Author: Nadine Gordimer
Publisher: A&C Black
Published: 2012-03-15
Total Pages: 210
ISBN-13: 1408832968
DOWNLOAD EBOOKFor years, it has been what is called a 'deteriorating situation'. Now all over South Africa the cities are battlegrounds. The members of the Smales family - liberal whites - are rescued from the terror by their servant, July, who leads them to refuge in his native village. What happens to the Smaleses and to July - the shifts in character and relationships - gives us an unforgettable look into the terrifying, tacit understandings and misunderstandings between blacks and whites.
Author: Rebecca Traister
Publisher: Simon and Schuster
Published: 2010-09-14
Total Pages: 354
ISBN-13: 1439154872
DOWNLOAD EBOOKJournalist and Salon writer Rebecca Traister investigates the 2008 presidential election and its impact on American politics, women and cultural feminism. Examining the role of women in the campaign, from Clinton and Palin to Tina Fey and young voters, Traister confronts the tough questions of what it means to be a woman in today’s America. The 2008 campaign for the presidency reopened some of the most fraught American conversations—about gender, race and generational difference, about sexism on the left and feminism on the right—difficult discussions that had been left unfinished but that are crucial to further perfecting our union.
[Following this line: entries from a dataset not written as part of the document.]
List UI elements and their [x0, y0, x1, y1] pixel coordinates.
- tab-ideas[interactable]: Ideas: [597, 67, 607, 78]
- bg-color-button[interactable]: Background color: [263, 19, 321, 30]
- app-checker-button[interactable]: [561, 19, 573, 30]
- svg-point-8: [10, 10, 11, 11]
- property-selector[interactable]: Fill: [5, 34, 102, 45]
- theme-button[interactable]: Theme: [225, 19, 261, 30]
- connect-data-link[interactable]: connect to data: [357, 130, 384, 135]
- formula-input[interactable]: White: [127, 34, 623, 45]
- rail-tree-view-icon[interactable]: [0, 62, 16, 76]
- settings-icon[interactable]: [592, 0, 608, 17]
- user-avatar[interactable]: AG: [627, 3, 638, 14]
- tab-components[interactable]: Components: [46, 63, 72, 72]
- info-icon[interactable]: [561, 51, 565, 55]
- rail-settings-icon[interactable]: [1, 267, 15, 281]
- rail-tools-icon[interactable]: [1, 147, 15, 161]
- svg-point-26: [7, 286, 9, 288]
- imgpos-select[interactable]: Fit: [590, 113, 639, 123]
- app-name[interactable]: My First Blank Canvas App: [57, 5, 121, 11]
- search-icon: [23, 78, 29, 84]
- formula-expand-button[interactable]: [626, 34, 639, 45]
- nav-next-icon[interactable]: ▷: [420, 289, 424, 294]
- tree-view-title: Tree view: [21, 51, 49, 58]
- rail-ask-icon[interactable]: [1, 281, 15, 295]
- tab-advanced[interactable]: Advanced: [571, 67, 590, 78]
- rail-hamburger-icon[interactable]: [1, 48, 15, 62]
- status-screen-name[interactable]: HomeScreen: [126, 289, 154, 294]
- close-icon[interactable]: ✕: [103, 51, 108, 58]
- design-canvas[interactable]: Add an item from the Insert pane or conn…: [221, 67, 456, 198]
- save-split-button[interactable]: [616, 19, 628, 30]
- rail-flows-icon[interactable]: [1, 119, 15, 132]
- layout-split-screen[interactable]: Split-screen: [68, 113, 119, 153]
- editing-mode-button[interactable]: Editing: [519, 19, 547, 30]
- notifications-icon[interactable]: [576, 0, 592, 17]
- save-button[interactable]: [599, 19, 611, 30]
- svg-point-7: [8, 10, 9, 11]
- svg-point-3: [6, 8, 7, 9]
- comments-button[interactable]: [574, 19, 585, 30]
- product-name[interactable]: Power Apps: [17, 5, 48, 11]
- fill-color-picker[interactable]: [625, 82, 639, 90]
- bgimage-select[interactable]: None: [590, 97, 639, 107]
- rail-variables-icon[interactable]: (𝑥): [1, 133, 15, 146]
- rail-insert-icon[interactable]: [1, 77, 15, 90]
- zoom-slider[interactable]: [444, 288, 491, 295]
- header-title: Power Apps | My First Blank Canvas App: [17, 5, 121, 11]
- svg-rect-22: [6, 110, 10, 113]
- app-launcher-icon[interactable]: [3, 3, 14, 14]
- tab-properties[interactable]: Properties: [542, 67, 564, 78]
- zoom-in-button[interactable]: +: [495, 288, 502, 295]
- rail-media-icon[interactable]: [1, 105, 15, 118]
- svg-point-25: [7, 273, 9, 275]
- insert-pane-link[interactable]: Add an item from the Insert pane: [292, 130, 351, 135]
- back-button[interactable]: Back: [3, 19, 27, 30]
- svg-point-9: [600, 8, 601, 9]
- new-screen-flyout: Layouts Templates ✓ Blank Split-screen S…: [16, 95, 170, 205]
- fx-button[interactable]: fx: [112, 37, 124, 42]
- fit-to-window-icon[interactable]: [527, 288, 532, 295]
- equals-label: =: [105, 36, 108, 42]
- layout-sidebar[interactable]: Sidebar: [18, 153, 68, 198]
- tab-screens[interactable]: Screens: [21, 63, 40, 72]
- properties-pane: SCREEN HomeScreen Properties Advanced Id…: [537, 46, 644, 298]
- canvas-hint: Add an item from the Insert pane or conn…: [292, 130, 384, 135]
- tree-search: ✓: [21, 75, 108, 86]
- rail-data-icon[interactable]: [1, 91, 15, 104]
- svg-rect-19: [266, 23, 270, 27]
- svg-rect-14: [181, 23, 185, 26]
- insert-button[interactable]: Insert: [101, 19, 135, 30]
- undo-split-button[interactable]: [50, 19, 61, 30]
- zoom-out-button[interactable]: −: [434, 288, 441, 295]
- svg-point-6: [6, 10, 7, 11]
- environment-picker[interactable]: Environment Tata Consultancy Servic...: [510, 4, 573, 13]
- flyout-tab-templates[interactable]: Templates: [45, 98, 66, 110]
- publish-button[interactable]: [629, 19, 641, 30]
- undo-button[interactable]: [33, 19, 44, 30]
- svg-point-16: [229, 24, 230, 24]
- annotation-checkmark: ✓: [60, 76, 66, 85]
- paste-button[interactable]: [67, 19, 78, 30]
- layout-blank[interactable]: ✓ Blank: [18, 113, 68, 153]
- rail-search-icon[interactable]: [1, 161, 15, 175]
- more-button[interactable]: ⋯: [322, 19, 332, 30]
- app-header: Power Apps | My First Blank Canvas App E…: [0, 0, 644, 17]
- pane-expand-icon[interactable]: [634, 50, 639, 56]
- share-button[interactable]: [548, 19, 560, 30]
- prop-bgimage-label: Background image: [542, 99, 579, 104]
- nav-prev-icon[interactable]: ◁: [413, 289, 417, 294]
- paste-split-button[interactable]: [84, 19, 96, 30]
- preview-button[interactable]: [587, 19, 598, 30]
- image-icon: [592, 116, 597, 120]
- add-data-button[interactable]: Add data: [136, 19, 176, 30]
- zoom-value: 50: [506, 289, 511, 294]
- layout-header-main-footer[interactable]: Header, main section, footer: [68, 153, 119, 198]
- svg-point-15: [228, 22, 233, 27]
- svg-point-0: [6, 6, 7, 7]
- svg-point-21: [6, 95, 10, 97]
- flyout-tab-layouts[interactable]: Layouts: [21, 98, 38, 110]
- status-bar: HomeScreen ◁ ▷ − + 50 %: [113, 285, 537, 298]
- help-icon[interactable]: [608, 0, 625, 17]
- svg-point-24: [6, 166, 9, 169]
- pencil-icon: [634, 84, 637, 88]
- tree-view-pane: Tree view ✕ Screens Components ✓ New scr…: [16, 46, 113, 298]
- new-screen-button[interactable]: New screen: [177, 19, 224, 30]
Though the election didn’t give us our first woman president or vice president, the exhilarating campaign was nonetheless transformative for American women and for the nation. In Big Girls Don’t Cry, her electrifying, incisive and highly entertaining first book, Traister tells a terrific story and makes sense of a moment in American history that changed the country’s narrative in ways that no one anticipated. Throughout the book, Traister weaves in her own experience as a thirtysomething feminist sorting through all the events and media coverage—vacillating between Hillary Clinton and Barack Obama and questioning her own view of feminism, the women’s movement, race and the different generational perspectives of women working toward political parity. Electrifying, incisive and highly entertaining, Big Girls Don’t Cry offers an enduring portrait of dramatic cultural and political shifts brought about by this most historic of American contests.